Run dynamic partition pruning for split locally on a worker node for iceberg

trinodb / trino

Official repository of Trino, the distributed SQL query engine for big data, formerly known as PrestoSQL (https://trino.io)

https://trino.io

Apache License 2.0

10.33k stars 2.97k forks source link

Run dynamic partition pruning for split locally on a worker node for iceberg #16299

Closed raunaqmorarka closed 9 months ago

raunaqmorarka commented 1 year ago

Port hive optimization from https://github.com/trinodb/trino/pull/9869 It should help in improving utilisation of dynamic filters which arrive late

cc: @sopel39 @radek-starburst @alexjo2144

alexjo2144 commented 1 year ago

We can try this, but I'm not sure it'll have the same effect as it did for Hive. In Hive we have a queue of up to 1000 splits in memory for some amount of time, and there might be a large gap between when they are generated and when they are served to a worker. In Iceberg we don't have that queue, splits are generated on demand, so the gap between when they are generated and when they are served should be small.

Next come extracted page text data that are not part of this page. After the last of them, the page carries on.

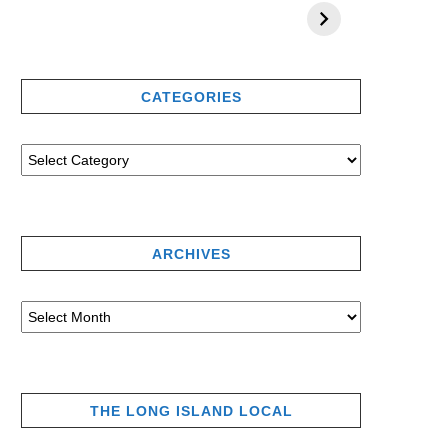
CATEGORIES
ARCHIVES
THE LONG ISLAND LOCAL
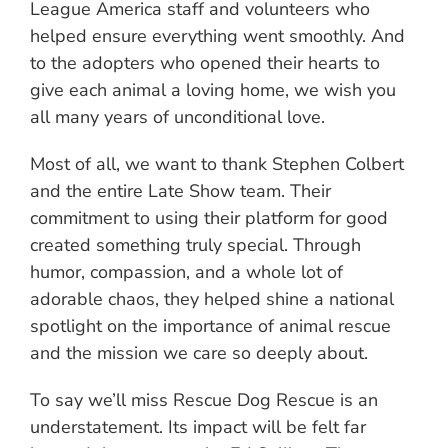
League America staff and volunteers who
helped ensure everything went smoothly. And
to the adopters who opened their hearts to
give each animal a loving home, we wish you
all many years of unconditional love.
Most of all, we want to thank Stephen Colbert
and the entire Late Show team. Their
commitment to using their platform for good
created something truly special. Through
humor, compassion, and a whole lot of
adorable chaos, they helped shine a national
spotlight on the importance of animal rescue
and the mission we care so deeply about.
To say we’ll miss Rescue Dog Rescue is an
understatement. Its impact will be felt far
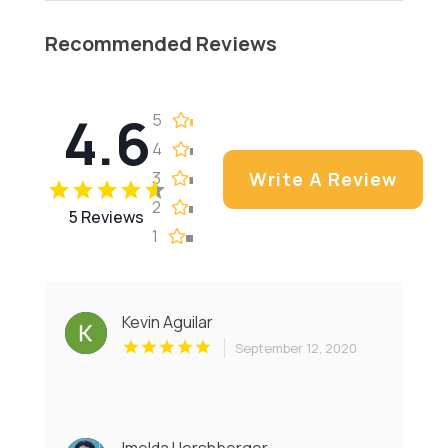
Recommended Reviews
4.6
5
4
3
Write A Review
2
5 Reviews
1
Kevin Aguilar
September 12, 2020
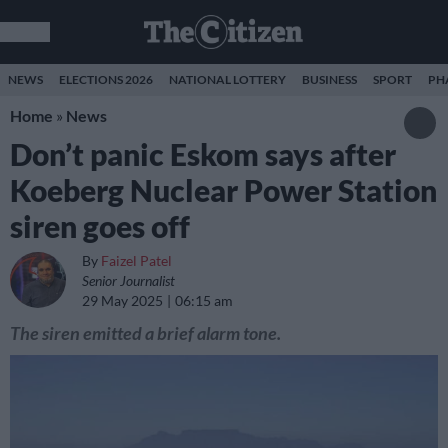
NEWS
ELECTIONS 2026
NATIONAL LOTTERY
BUSINESS
SPORT
PH
Home
»
News
Don’t panic Eskom says after
Koeberg Nuclear Power Station
siren goes off
By
Faizel Patel
Senior Journalist
29 May 2025
06:15 am
The siren emitted a brief alarm tone.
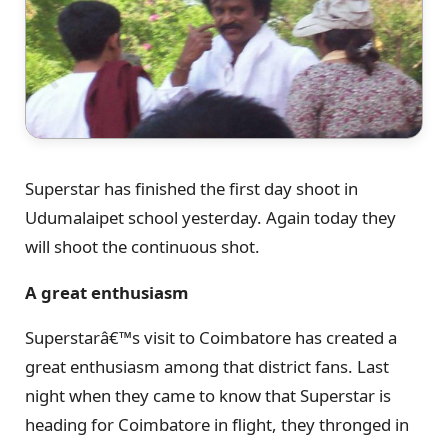
Superstar has finished the first day shoot in
Udumalaipet school yesterday. Again today they
will shoot the continuous shot.
A great enthusiasm
Superstarâ€™s visit to Coimbatore has created a
great enthusiasm among that district fans. Last
night when they came to know that Superstar is
heading for Coimbatore in flight, they thronged in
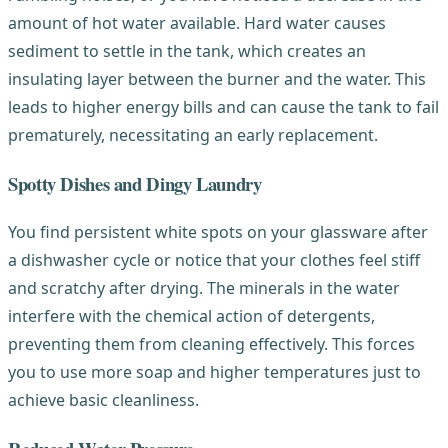
amount of hot water available. Hard water causes
sediment to settle in the tank, which creates an
insulating layer between the burner and the water. This
leads to higher energy bills and can cause the tank to fail
prematurely, necessitating an early replacement.
Spotty Dishes and Dingy Laundry
You find persistent white spots on your glassware after
a dishwasher cycle or notice that your clothes feel stiff
and scratchy after drying. The minerals in the water
interfere with the chemical action of detergents,
preventing them from cleaning effectively. This forces
you to use more soap and higher temperatures just to
achieve basic cleanliness.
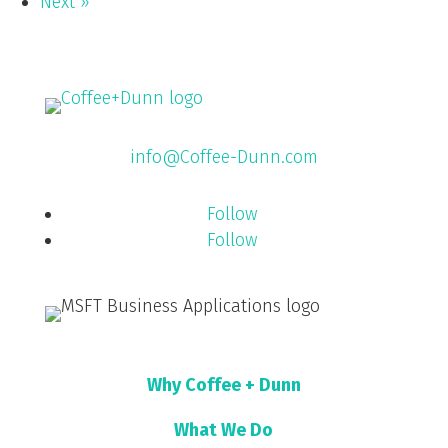
Next »
info@Coffee-Dunn.com
Follow
Follow
Why Coffee + Dunn
What We Do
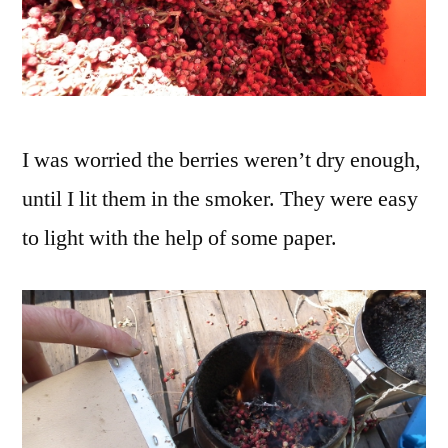
I was worried the berries weren’t dry enough,
until I lit them in the smoker. They were easy
to light with the help of some paper.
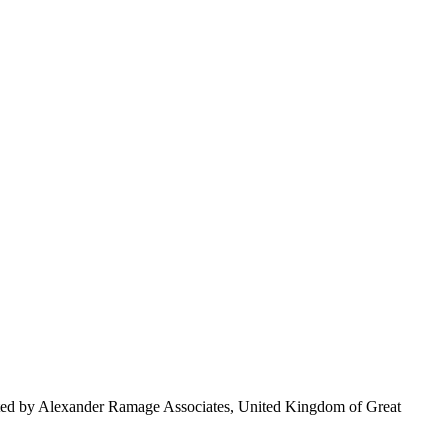
nted by Alexander Ramage Associates, United Kingdom of Great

sopel39 commented 1 year ago

@alexjo2144 splits get queued on worker node too

osscm commented 1 year ago

@raunaqmorarka that's interesting, I am volunteering to work on this issue. wondering is it worth to identify the slowness can be there when this feature is not there.

sopel39 commented 1 year ago

@osscm are you working on this?

osscm commented 1 year ago

@osscm are you working on this?

Hi @sopel39, yes I started on it.

raunaqmorarka commented 9 months ago

Implemented by https://github.com/trinodb/trino/pull/20212